When I joined The Mirror I was pregnant with Claudia and there was nothing on the statute book about how much time you could have off. I felt so guilty leaving her with a nanny. But I could get from the office at Holborn Circus home to Primrose Hill in 20 minutes.
Colour printing came along and suddenly newspapers were beautiful to look at. Millions watched TV together. Yes Minister lifted the lid on politics – before The Thick Of It, we had Paul Eddington as MP James Hacker. Channel 4 launched in 1982, EastEnders first aired in 1985 and newspapers created soap celebrities.
There was tragedy, too. The Aids epidemic decimated the entertainment world. I had an address book of make-up and hair people, and it just had line after line of telephone numbers crossed out. It was a landmark moment when Princess Diana shook the hand of a man living with the illness in 1987. And we covered terrible stories like the fatal crowd crush at Hillsborough football stadium in 1989.

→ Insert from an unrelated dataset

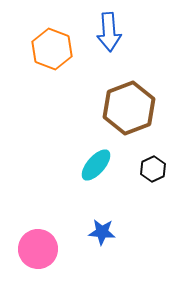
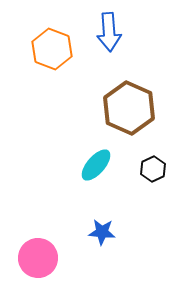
brown hexagon: rotated 15 degrees counterclockwise
pink circle: moved 9 px down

When I landed the job as features editor of [breakfast show] TV-am, I fixed an interview with Margaret Thatcher for [presenter] Anne Diamond. I kept phoning Number 10 and saying, 'Do you want make-up?' I couldn't get an answer. So I said to our wonderful make-up person Brenda, 'Come with us. You can always wander around looking at the paintings.' And, of course, Mrs Thatcher said, 'Oh, a make-up girl, that's good. I did an interview the other day and I looked so awful, the pound went down!'
I became launch editor of American Elle by chance. Nick was asked by Rupert Murdoch to go to the States for a year, so we went with him. Nick brought in an Elle proof that I'd scribbled on – notes like, 'Where's the beauty section?' And Rupert said to Nick, 'I've realised the answer lies in your flat.' I got the job.
Elle was a breath of fresh air compared to stuffy Vogue and Harper's. We showed how you could wear a Chanel jacket with jeans and look fresh, rather than wearing matchy-matchy labels.
When we were moving back to the UK, Rupert asked me to find a new editor-in-chief for Elle. I had breakfast with Anna Wintour, who was not enjoying life on House & Garden, and offered her the job. She went back to Vogue [which was owned by the same company as House & Garden] and said, 'Either you give me Vogue or I'm going to Elle.' I helped change her life, and ever since she has supported my causes, like Women In Journalism.
In London I got the top job editing Robert Maxwell's Sunday Mirror in 1988. Often men didn't know how to deal with female bosses. We weren't their wife, girlfriend or sister, so they turned us into cartoon characters. But I'm proud of helping make newspapers relevant to women.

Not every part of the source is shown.